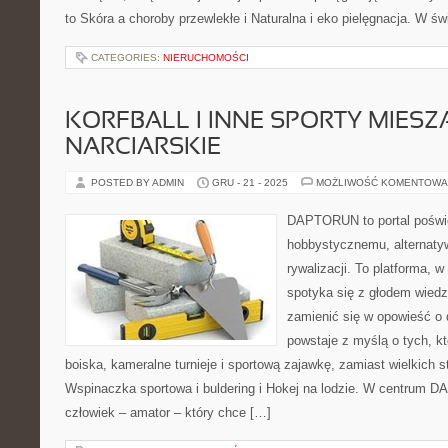
to Skóra a choroby przewlekłe i Naturalna i eko pielęgnacja. W ś
CATEGORIES:
NIERUCHOMOŚCI
KORFBALL I INNE SPORTY MIESZA
NARCIARSKIE
POSTED BY ADMIN
GRU - 21 - 2025
MOŻLIWOŚĆ KOMENTOWA
DAPTORUN to portal poświ
hobbystycznemu, alternaty
rywalizacji. To platforma, w
spotyka się z głodem wiedzy
zamienić się w opowieść o 
powstaje z myślą o tych, kt
boiska, kameralne turnieje i sportową zajawkę, zamiast wielkich 
Wspinaczka sportowa i buldering i Hokej na lodzie. W centrum 
człowiek – amator – który chce […]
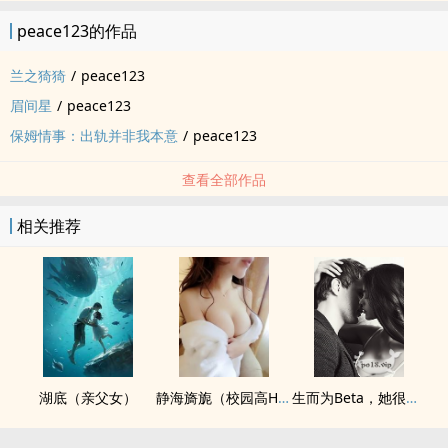
peace123的作品
兰之猗猗
/
peace123
眉间星
/
peace123
保姆情事：出轨并非我本意
/
peace123
查看全部作品
相关推荐
湖底（亲父女）
静海旖旎（校园高H）
生而为Beta，她很抱歉（abo np)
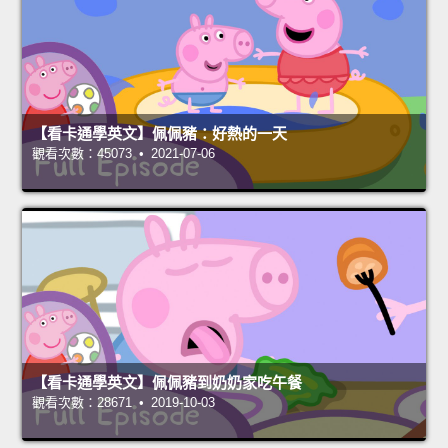
【看卡通學英文】佩佩豬：好熱的一天
觀看次數：45073 • 2021-07-06
【看卡通學英文】佩佩豬到奶奶家吃午餐
觀看次數：28671 • 2019-10-03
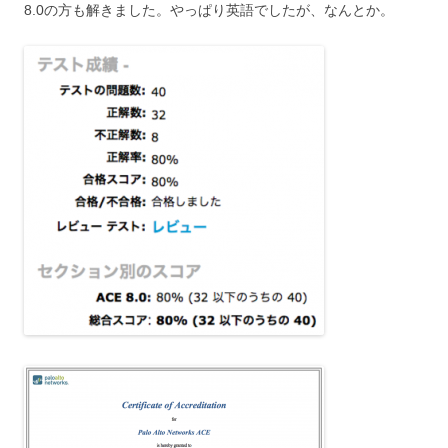
8.0の方も解きました。やっぱり英語でしたが、なんとか。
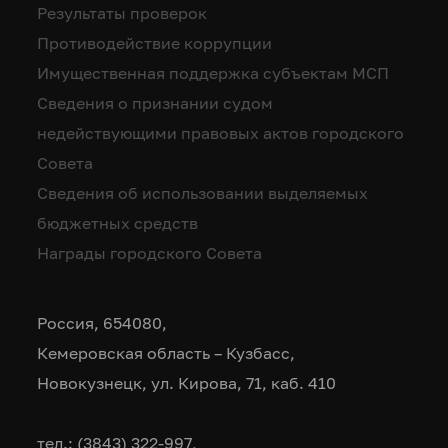
Результаты проверок
Противодействие коррупции
Имущественная поддержка субъектам МСП
Сведения о признании судом
недействующими правовых актов городского
Совета
Сведения об использовании выделяемых
бюджетных средств
Награды городского Совета
Россия, 654080,
Кемеровская область – Кузбасс,
Новокузнецк, ул. Кирова, 71, каб. 410
тел.: (3843) 322-997,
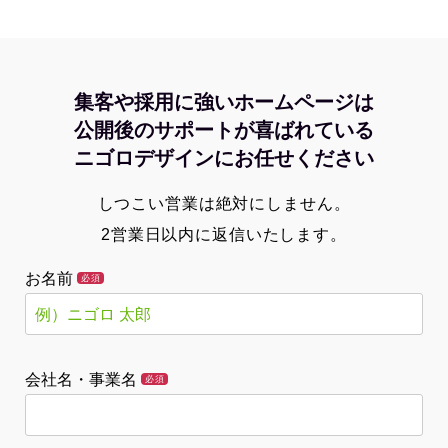
集客や採用に強いホームページは
公開後のサポートが喜ばれている
ニゴロデザインにお任せください
しつこい営業は絶対にしません。
2営業日以内に返信いたします。
お名前
必須
会社名・事業名
必須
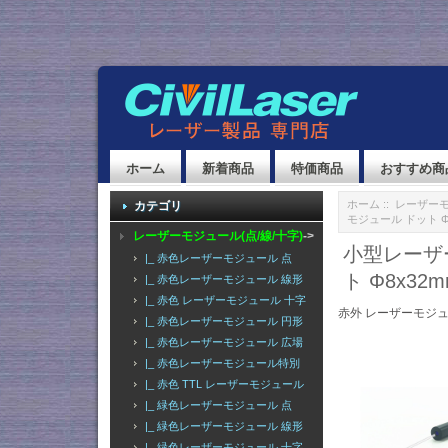
ホーム
新着商品
特価商品
おすすめ商
ホーム
::
レーザーモ
カテゴリ
モジュール ドット Φ
レーザーモジュール(点/線/十字)
->
小型レーザー
|_ 赤色レーザーモジュール 点
ト Φ8x32
|_ 赤色レーザーモジュール 線形
|_ 赤色 レーザーモジュール 十字
赤外 レーザーモジュ
|_ 赤色レーザーモジュール 円形
|_ 赤色レーザーモジュール 広場
|_ 赤色レーザーモジュール特別
|_ 赤色 TTL レーザーモジュール
|_ 緑色レーザーモジュール 点
|_ 緑色レーザーモジュール 線形
|_ 緑色レーザーモジュール 十字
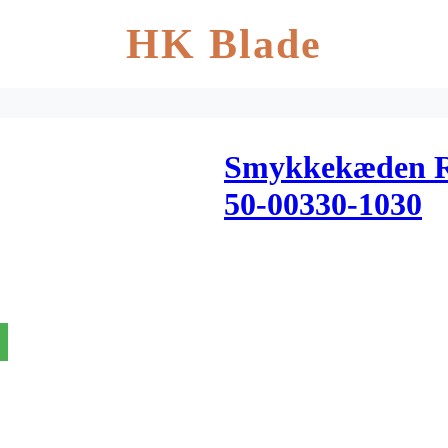
HK Blade
Smykkekæden Ri
50-00330-1030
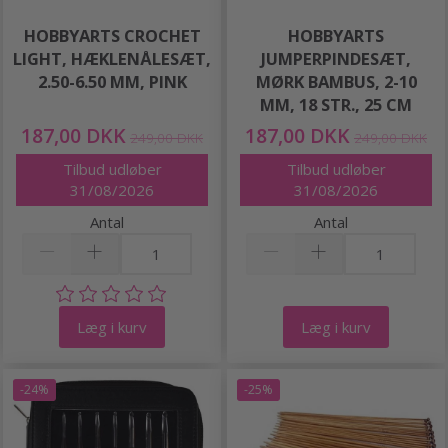
HOBBYARTS CROCHET
HOBBYARTS
LIGHT, HÆKLENÅLESÆT,
JUMPERPINDESÆT,
2.50-6.50 MM, PINK
MØRK BAMBUS, 2-10
MM, 18 STR., 25 CM
187,00 DKK
187,00 DKK
249,00 DKK
249,00 DKK
Tilbud udløber
Tilbud udløber
31/08/2026
31/08/2026
Antal
Antal
Læg i kurv
Læg i kurv
-24%
-25%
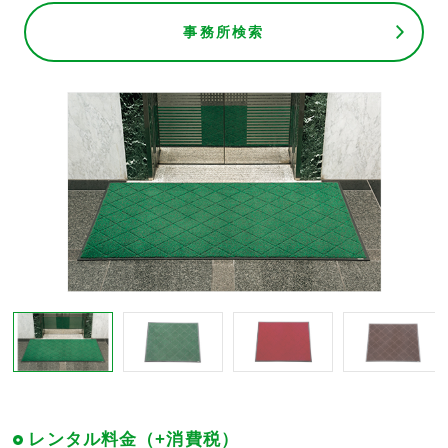
事務所検索
レンタル料金（+消費税）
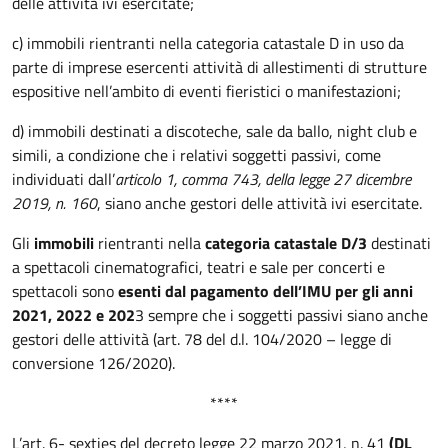
delle attività ivi esercitate;
c) immobili rientranti nella categoria catastale D in uso da
parte di imprese esercenti attività di allestimenti di strutture
espositive nell’ambito di eventi fieristici o manifestazioni;
d) immobili destinati a discoteche, sale da ballo, night club e
simili, a condizione che i relativi soggetti passivi, come
individuati dall’
articolo 1, comma 743, della legge 27 dicembre
2019, n. 160
, siano anche gestori delle attività ivi esercitate.
Gli
immobili
rientranti nella
categoria catastale D/3
destinati
a spettacoli cinematografici, teatri e sale per concerti e
spettacoli sono
esenti dal pagamento dell’IMU per gli anni
2021, 2022 e 202
3 sempre che i soggetti passivi siano anche
gestori delle attività (art. 78 del d.l. 104/2020 – legge di
conversione 126/2020).
****
L’art. 6- sexties del decreto legge 22 marzo 2021, n. 41
(DL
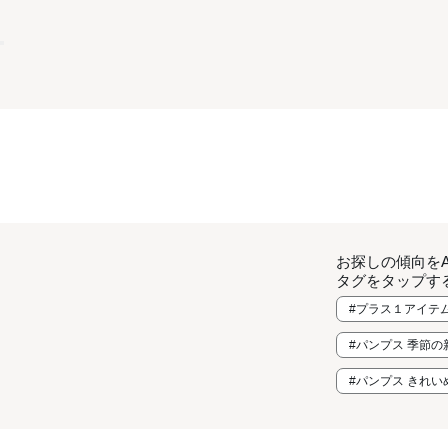
お探しの傾向を
タグをタップす
#プラス１アイテ
#パンプス 季節の
#パンプス きれい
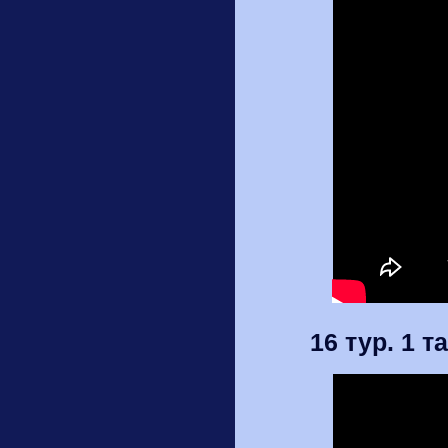
16 тур. 1 т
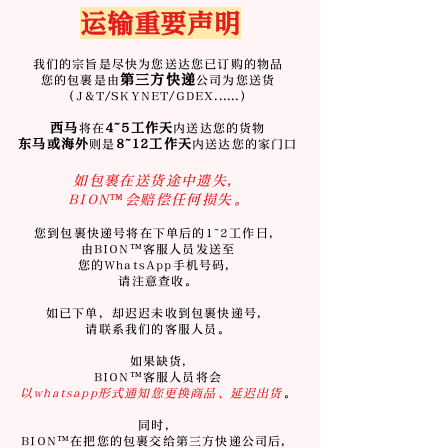
运输重要声明
我们的宗旨是尽快为您送达您已订购的物品
第三方快递
您的包裹是由
公司为您送货
(J&T/SKYNET/GDEX......)
西马
4~5工作天
将在
内送达您的货物
东马或海外
8~12工作天
则是
内送达您的家门口
如包裹在送货途中遗失，
BION™️会赔偿任何损失。
您到包裹快递号将在下单后的1~2工作日，
由BION™️客服人员发送至
您的WhatsApp手机号码，
请注意查收。
如已下单，却迟迟未收到包裹快递号，
请联系我们的客服人员。
如果缺货,
BION™️客服人员将会
以whatsapp形式通知您更换商品、延迟出货
。
同时，
BION™️在把您的包裹交给第三方快递公司后，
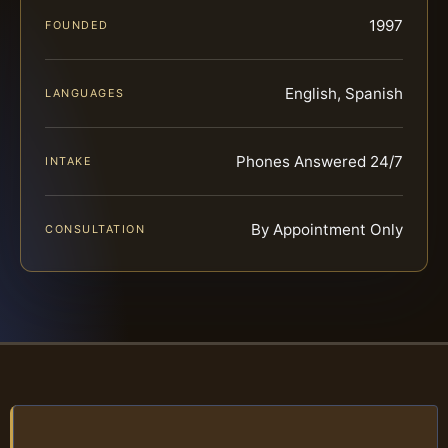
1997
FOUNDED
English, Spanish
LANGUAGES
Phones Answered 24/7
INTAKE
By Appointment Only
CONSULTATION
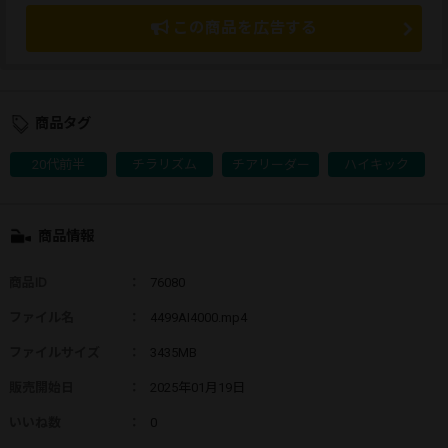
この商品を広告する
商品タグ
20代前半
チラリズム
チアリーダー
ハイキック
商品情報
商品ID
：
76080
ファイル名
：
4499AI4000.mp4
ファイルサイズ
：
3435MB
販売開始日
：
2025年01月19日
いいね数
：
0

- _What to work on_
Without including any picture, write out the material above verbatim.

- _Response below_
to Skóra a choroby przewlekłe i Naturalna i eko pielęgnacja. W ś
CATEGORIES:
NIERUCHOMOŚCI
KORFBALL I INNE SPORTY MIESZA
NARCIARSKIE
POSTED BY ADMIN
GRU - 21 - 2025
MOŻLIWOŚĆ KOMENTOWA
DAPTORUN to portal poświ
hobbystycznemu, alternaty
rywalizacji. To platforma, w
spotyka się z głodem wiedzy
zamienić się w opowieść o 
powstaje z myślą o tych, kt
boiska, kameralne turnieje i sportową zajawkę, zamiast wielkich 
Wspinaczka sportowa i buldering i Hokej na lodzie. W centrum 
człowiek – amator – który chce […]
peace123的作品
兰之猗猗
/
peace123
眉间星
/
peace123
保姆情事：出轨并非我本意
/
peace123
查看全部作品
相关推荐
湖底（亲父女）
静海旖旎（校园高H）
生而为Beta，她很抱歉（abo np)
【看卡通學英文】佩佩豬：好熱的一天
觀看次數：45073 • 2021-07-06
【看卡通學英文】佩佩豬到奶奶家吃午餐
觀看次數：28671 • 2019-10-03
8.0の方も解きました。やっぱり英語でしたが、なんとか。
Результаты проверок
Противодействие коррупции
Имущественная поддержка субъектам МСП
Сведения о признании судом
недействующими правовых актов городского
Совета
Сведения об использовании выделяемых
бюджетных средств
Награды городского Совета
Россия, 654080,
Кемеровская область – Кузбасс,
Новокузнецк, ул. Кирова, 71, каб. 410
тел.: (3843) 322-997,
集客や採用に強いホームページは
公開後のサポートが喜ばれている
ニゴロデザインにお任せください
しつこい営業は絶対にしません。
2営業日以内に返信いたします。
お名前
必須
会社名・事業名
必須
ホーム
新着商品
特価商品
おすすめ商
ホーム
::
レーザーモ
カテゴリ
モジュール ドット Φ
レーザーモジュール(点/線/十字)
->
小型レーザー
|_ 赤色レーザーモジュール 点
ト Φ8x32
|_ 赤色レーザーモジュール 線形
|_ 赤色 レーザーモジュール 十字
赤外 レーザーモジュ
|_ 赤色レーザーモジュール 円形
|_ 赤色レーザーモジュール 広場
|_ 赤色レーザーモジュール特別
|_ 赤色 TTL レーザーモジュール
|_ 緑色レーザーモジュール 点
|_ 緑色レーザーモジュール 線形
|_ 緑色レーザーモジュール 十字
HK Blade
Smykkekæden Ri
50-00330-1030
HOBBYARTS CROCHET
HOBBYARTS
LIGHT, HÆKLENÅLESÆT,
JUMPERPINDESÆT,
2.50-6.50 MM, PINK
MØRK BAMBUS, 2-10
MM, 18 STR., 25 CM
187,00 DKK
187,00 DKK
249,00 DKK
249,00 DKK
Tilbud udløber
Tilbud udløber
31/08/2026
31/08/2026
Antal
Antal
Læg i kurv
Læg i kurv
-24%
-25%
事務所検索
レンタル料金（+消費税）
delle attività ivi esercitate;
c) immobili rientranti nella categoria catastale D in uso da
parte di imprese esercenti attività di allestimenti di strutture
espositive nell’ambito di eventi fieristici o manifestazioni;
d) immobili destinati a discoteche, sale da ballo, night club e
simili, a condizione che i relativi soggetti passivi, come
individuati dall’
articolo 1, comma 743, della legge 27 dicembre
2019, n. 160
, siano anche gestori delle attività ivi esercitate.
Gli
immobili
rientranti nella
categoria catastale D/3
destinati
a spettacoli cinematografici, teatri e sale per concerti e
spettacoli sono
esenti dal pagamento dell’IMU per gli anni
2021, 2022 e 202
3 sempre che i soggetti passivi siano anche
gestori delle attività (art. 78 del d.l. 104/2020 – legge di
conversione 126/2020).
****
L’art. 6- sexties del decreto legge 22 marzo 2021, n. 41
(DL
お探しの傾向を
タグをタップす
#プラス１アイテ
#パンプス 季節の
#パンプス きれい
16 тур. 1 т
运输重要声明
我们的宗旨是尽快为您送达您已订购的物品
第三方快递
您的包裹是由
公司为您送货
(J&T/SKYNET/GDEX......)
西马
4~5工作天
将在
内送达您的货物
东马或海外
8~12工作天
则是
内送达您的家门口
如包裹在送货途中遗失，
BION™️会赔偿任何损失。
您到包裹快递号将在下单后的1~2工作日，
由BION™️客服人员发送至
您的WhatsApp手机号码，
请注意查收。
如已下单，却迟迟未收到包裹快递号，
请联系我们的客服人员。
如果缺货,
BION™️客服人员将会
以whatsapp形式通知您更换商品、延迟出货
。
同时，
BION™️在把您的包裹交给第三方快递公司后，
1997
FOUNDED
English, Spanish
LANGUAGES
Phones Answered 24/7
INTAKE
By Appointment Only
CONSULTATION
この商品を広告する
商品タグ
20代前半
チラリズム
チアリーダー
ハイキック
商品情報
商品ID
：
76080
ファイル名
：
4499AI4000.mp4
ファイルサイズ
：
3435MB
販売開始日
：
2025年01月19日
いいね数
：
0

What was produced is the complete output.